So check this out. Emergent Christians and pomothinkers like to emphasize that the faith is a story with a storyline, and want to deemphasize the rigid creedal and doctrinal aspects of the faith. Let’s just leave that last bit aside for a moment, and take a closer look at these “story Christians.” The most striking and obvious thing about them is their cluelessness about the nature of the story they are in.
I know that a lot of biblical Christians want to contend for the faith once delivered, and want to argue this point with the emergents. And that’s fine with me because somebody has to do it. The Christian faith without dogma is not the Christian faith.
But the thing that leaves me gaping is the insistence on “story” from people who clearly have confused an exciting story with an interfaith roundtable discussion on PBS, in favor of the latter.

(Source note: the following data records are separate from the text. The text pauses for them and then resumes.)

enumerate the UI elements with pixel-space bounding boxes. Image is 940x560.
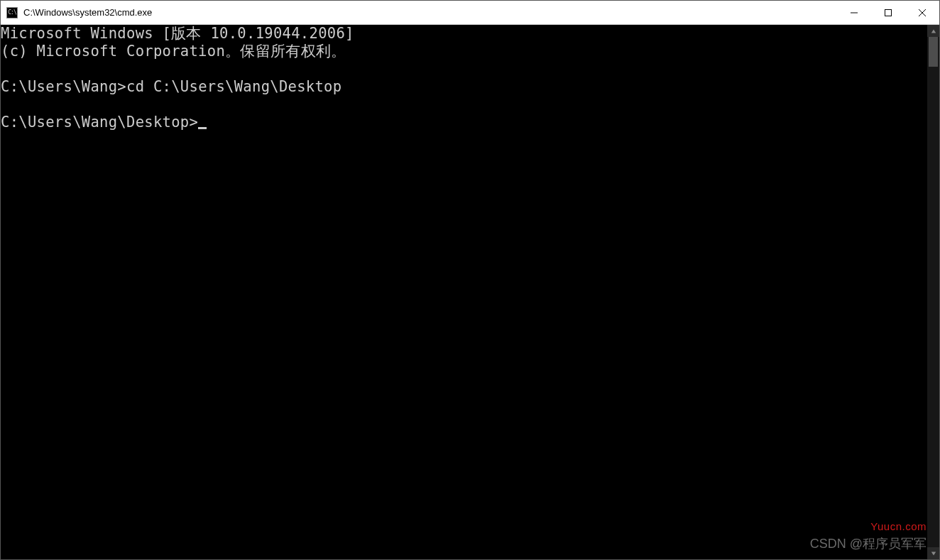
window-title: C:\Windows\system32\cmd.exe <box>23 7 152 18</box>
maximize-icon <box>885 9 892 16</box>
scrollbar-thumb[interactable] <box>929 37 938 67</box>
client-area: Microsoft Windows [版本 10.0.19044.2006] (… <box>1 25 939 559</box>
chevron-up-icon <box>931 28 936 34</box>
cmd-window: C:\ C:\Windows\system32\cmd.exe Microsof… <box>0 0 940 560</box>
window-controls <box>837 1 939 24</box>
titlebar-left: C:\ C:\Windows\system32\cmd.exe <box>1 7 152 18</box>
banner-line-2: (c) Microsoft Corporation。保留所有权利。 <box>1 43 346 60</box>
cursor <box>198 127 207 129</box>
svg-marker-5 <box>931 551 935 555</box>
watermark-site: Yuucn.com <box>870 520 927 532</box>
watermark-csdn: CSDN @程序员军军 <box>810 535 927 552</box>
maximize-button[interactable] <box>871 1 905 24</box>
banner-line-1: Microsoft Windows [版本 10.0.19044.2006] <box>1 25 354 42</box>
svg-marker-4 <box>931 29 935 33</box>
command-1: cd C:\Users\Wang\Desktop <box>126 78 341 95</box>
cmd-icon: C:\ <box>6 7 18 18</box>
terminal-output[interactable]: Microsoft Windows [版本 10.0.19044.2006] (… <box>1 25 927 559</box>
close-button[interactable] <box>905 1 939 24</box>
scroll-down-button[interactable] <box>927 547 939 559</box>
scrollbar-track[interactable] <box>927 37 939 547</box>
svg-rect-1 <box>885 9 892 16</box>
prompt-1: C:\Users\Wang> <box>1 78 126 95</box>
minimize-button[interactable] <box>837 1 871 24</box>
titlebar[interactable]: C:\ C:\Windows\system32\cmd.exe <box>1 1 939 25</box>
chevron-down-icon <box>931 551 936 556</box>
scroll-up-button[interactable] <box>927 25 939 37</box>
vertical-scrollbar[interactable] <box>927 25 939 559</box>
prompt-2: C:\Users\Wang\Desktop> <box>1 114 198 131</box>
close-icon <box>919 9 926 16</box>
minimize-icon <box>851 9 858 16</box>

You want a story? Then kill the dragon. That’s a story. The Saracens are at the gates, a lot of them waving their immigration visas and promising to be good this time. Man the ramparts and beat them back from the city of your people. That would be a good story too. A beautiful virgin has been captured by an evil baron and is being held in a tower. Rescue her. That would be a story that the feminists wouldn’t like, but maybe it’s time for us to rescue them too.
Emergents and pomo-types want to tell us all a story, and they have no clear notion of how to tell the difference between a protagonist and antagonist.